* _Given information_:
***

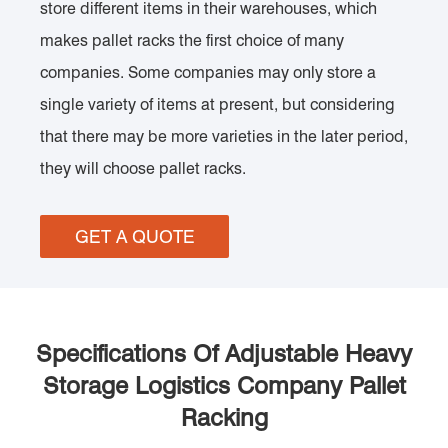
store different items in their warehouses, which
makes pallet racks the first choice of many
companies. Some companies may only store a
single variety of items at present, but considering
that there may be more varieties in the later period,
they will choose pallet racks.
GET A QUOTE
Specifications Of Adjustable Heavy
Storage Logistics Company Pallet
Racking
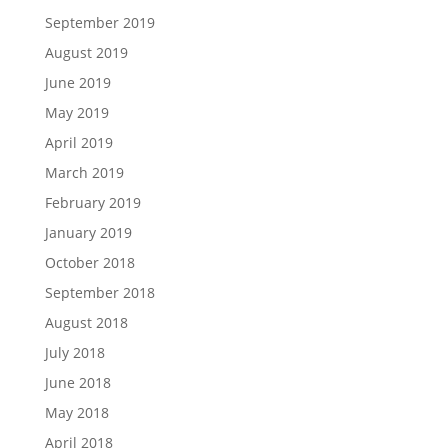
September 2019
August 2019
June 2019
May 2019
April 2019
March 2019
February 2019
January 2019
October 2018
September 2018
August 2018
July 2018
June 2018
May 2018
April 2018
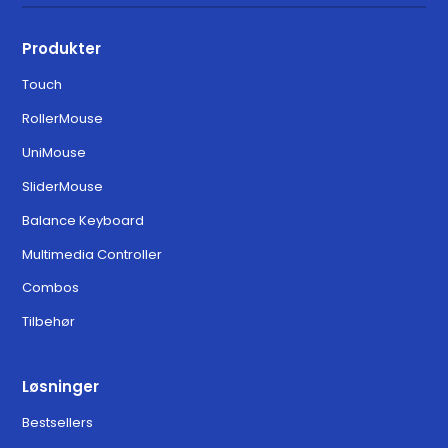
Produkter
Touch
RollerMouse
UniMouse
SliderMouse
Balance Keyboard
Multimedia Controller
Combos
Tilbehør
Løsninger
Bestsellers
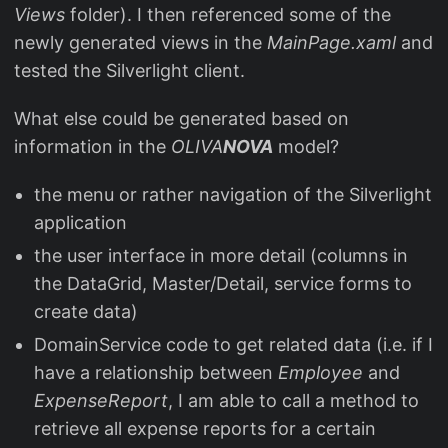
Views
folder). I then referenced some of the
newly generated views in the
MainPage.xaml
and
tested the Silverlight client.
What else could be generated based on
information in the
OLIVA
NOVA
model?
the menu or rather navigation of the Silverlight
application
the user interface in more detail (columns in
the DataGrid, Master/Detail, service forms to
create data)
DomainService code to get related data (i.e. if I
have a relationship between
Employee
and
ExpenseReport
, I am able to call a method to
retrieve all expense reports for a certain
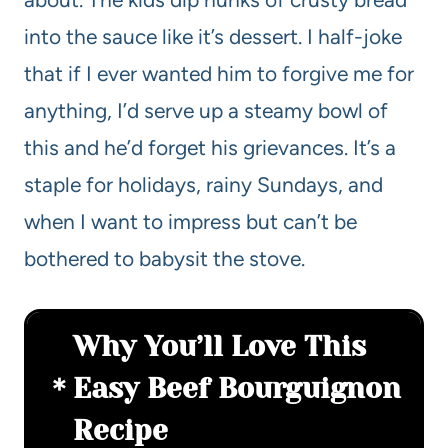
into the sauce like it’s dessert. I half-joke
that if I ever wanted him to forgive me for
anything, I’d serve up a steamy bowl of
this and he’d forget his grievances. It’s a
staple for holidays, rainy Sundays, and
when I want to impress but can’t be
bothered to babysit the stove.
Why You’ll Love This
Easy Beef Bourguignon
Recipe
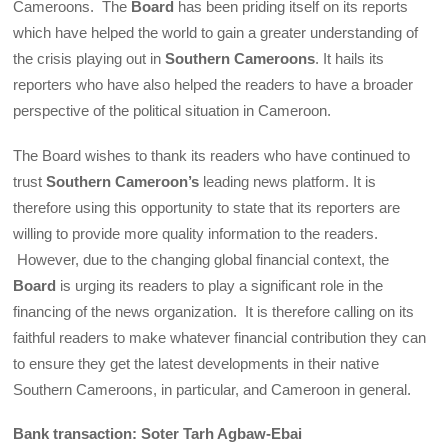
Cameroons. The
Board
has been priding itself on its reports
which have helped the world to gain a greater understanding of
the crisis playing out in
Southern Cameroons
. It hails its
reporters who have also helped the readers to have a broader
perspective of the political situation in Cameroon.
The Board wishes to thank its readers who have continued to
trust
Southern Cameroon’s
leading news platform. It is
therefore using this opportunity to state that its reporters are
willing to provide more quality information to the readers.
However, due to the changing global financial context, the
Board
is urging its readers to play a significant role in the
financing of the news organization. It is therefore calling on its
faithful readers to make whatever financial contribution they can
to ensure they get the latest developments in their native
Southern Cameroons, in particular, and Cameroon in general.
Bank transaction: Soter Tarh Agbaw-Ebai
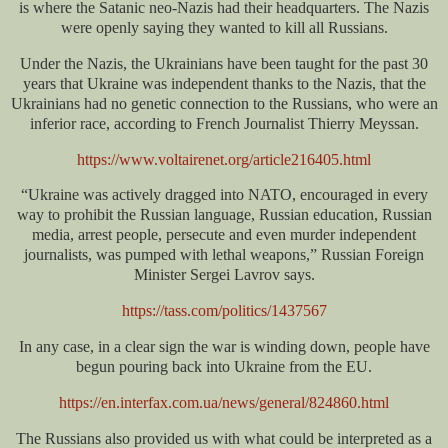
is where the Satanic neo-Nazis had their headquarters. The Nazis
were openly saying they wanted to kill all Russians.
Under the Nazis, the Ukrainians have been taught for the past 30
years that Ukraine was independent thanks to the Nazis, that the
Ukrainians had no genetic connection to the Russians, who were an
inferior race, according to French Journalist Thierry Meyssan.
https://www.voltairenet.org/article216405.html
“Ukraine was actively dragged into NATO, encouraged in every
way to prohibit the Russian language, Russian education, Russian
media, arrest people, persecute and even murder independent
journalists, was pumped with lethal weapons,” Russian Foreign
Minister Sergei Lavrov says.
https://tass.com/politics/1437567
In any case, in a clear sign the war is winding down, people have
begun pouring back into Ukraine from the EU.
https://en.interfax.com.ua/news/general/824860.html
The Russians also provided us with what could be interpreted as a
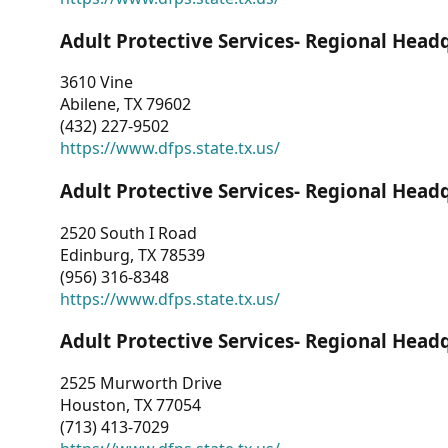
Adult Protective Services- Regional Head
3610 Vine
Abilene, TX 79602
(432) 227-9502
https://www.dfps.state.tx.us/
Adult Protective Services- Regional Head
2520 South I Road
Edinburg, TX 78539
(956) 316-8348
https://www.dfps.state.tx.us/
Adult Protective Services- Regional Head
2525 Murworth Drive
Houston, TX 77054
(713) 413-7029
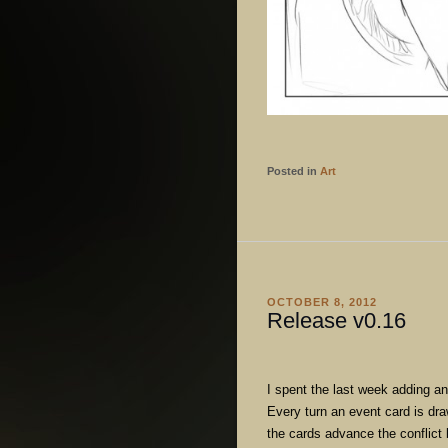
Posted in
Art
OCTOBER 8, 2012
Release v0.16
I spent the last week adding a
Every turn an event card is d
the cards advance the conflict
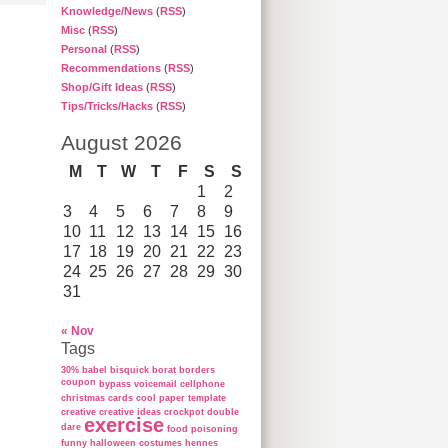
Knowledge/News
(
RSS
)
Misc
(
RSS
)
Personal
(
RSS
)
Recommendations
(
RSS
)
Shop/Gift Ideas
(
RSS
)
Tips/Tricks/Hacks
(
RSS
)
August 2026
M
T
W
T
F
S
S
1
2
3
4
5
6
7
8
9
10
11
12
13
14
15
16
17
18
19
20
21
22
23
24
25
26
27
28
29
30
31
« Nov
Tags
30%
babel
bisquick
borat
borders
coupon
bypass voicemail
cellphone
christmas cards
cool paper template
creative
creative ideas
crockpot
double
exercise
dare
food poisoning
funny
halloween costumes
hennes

***

* _Directions for this task_: None of the pictures should be copied, but every record above must be restated in full.

* _Response to this task_:
store different items in their warehouses, which
makes pallet racks the first choice of many
companies. Some companies may only store a
single variety of items at present, but considering
that there may be more varieties in the later period,
they will choose pallet racks.
GET A QUOTE
Specifications Of Adjustable Heavy
Storage Logistics Company Pallet
Racking
September 2019
August 2019
June 2019
May 2019
April 2019
March 2019
February 2019
January 2019
October 2018
September 2018
August 2018
July 2018
June 2018
May 2018
April 2018
Produkter
Touch
RollerMouse
UniMouse
SliderMouse
Balance Keyboard
Multimedia Controller
Combos
Tilbehør
Løsninger
Bestsellers
Views
folder). I then referenced some of the
newly generated views in the
MainPage.xaml
and
tested the Silverlight client.
What else could be generated based on
information in the
OLIVA
NOVA
model?
the menu or rather navigation of the Silverlight
application
the user interface in more detail (columns in
the DataGrid, Master/Detail, service forms to
create data)
DomainService code to get related data (i.e. if I
have a relationship between
Employee
and
ExpenseReport
, I am able to call a method to
retrieve all expense reports for a certain
into the sauce like it’s dessert. I half-joke
that if I ever wanted him to forgive me for
anything, I’d serve up a steamy bowl of
this and he’d forget his grievances. It’s a
staple for holidays, rainy Sundays, and
when I want to impress but can’t be
bothered to babysit the stove.
Why You’ll Love This
Easy Beef Bourguignon
Recipe
Cameroons. The
Board
has been priding itself on its reports
which have helped the world to gain a greater understanding of
the crisis playing out in
Southern Cameroons
. It hails its
reporters who have also helped the readers to have a broader
perspective of the political situation in Cameroon.
The Board wishes to thank its readers who have continued to
trust
Southern Cameroon’s
leading news platform. It is
therefore using this opportunity to state that its reporters are
willing to provide more quality information to the readers.
However, due to the changing global financial context, the
Board
is urging its readers to play a significant role in the
financing of the news organization. It is therefore calling on its
faithful readers to make whatever financial contribution they can
to ensure they get the latest developments in their native
Southern Cameroons, in particular, and Cameroon in general.
Bank transaction: Soter Tarh Agbaw-Ebai
is where the Satanic neo-Nazis had their headquarters. The Nazis
were openly saying they wanted to kill all Russians.
Under the Nazis, the Ukrainians have been taught for the past 30
years that Ukraine was independent thanks to the Nazis, that the
Ukrainians had no genetic connection to the Russians, who were an
inferior race, according to French Journalist Thierry Meyssan.
https://www.voltairenet.org/article216405.html
“Ukraine was actively dragged into NATO, encouraged in every
way to prohibit the Russian language, Russian education, Russian
media, arrest people, persecute and even murder independent
journalists, was pumped with lethal weapons,” Russian Foreign
Minister Sergei Lavrov says.
https://tass.com/politics/1437567
In any case, in a clear sign the war is winding down, people have
begun pouring back into Ukraine from the EU.
https://en.interfax.com.ua/news/general/824860.html
The Russians also provided us with what could be interpreted as a
Adult Protective Services- Regional Head
3610 Vine
Abilene, TX 79602
(432) 227-9502
https://www.dfps.state.tx.us/
Adult Protective Services- Regional Head
2520 South I Road
Edinburg, TX 78539
(956) 316-8348
https://www.dfps.state.tx.us/
Adult Protective Services- Regional Head
2525 Murworth Drive
Houston, TX 77054
(713) 413-7029
Posted in
Art
OCTOBER 8, 2012
Release v0.16
I spent the last week adding a
Every turn an event card is d
the cards advance the conflict
Knowledge/News
(
RSS
)
Misc
(
RSS
)
Personal
(
RSS
)
Recommendations
(
RSS
)
Shop/Gift Ideas
(
RSS
)
Tips/Tricks/Hacks
(
RSS
)
August 2026
M
T
W
T
F
S
S
1
2
3
4
5
6
7
8
9
10
11
12
13
14
15
16
17
18
19
20
21
22
23
24
25
26
27
28
29
30
31
« Nov
Tags
30%
babel
bisquick
borat
borders
coupon
bypass voicemail
cellphone
christmas cards
cool paper template
creative
creative ideas
crockpot
double
exercise
dare
food poisoning
funny
halloween costumes
hennes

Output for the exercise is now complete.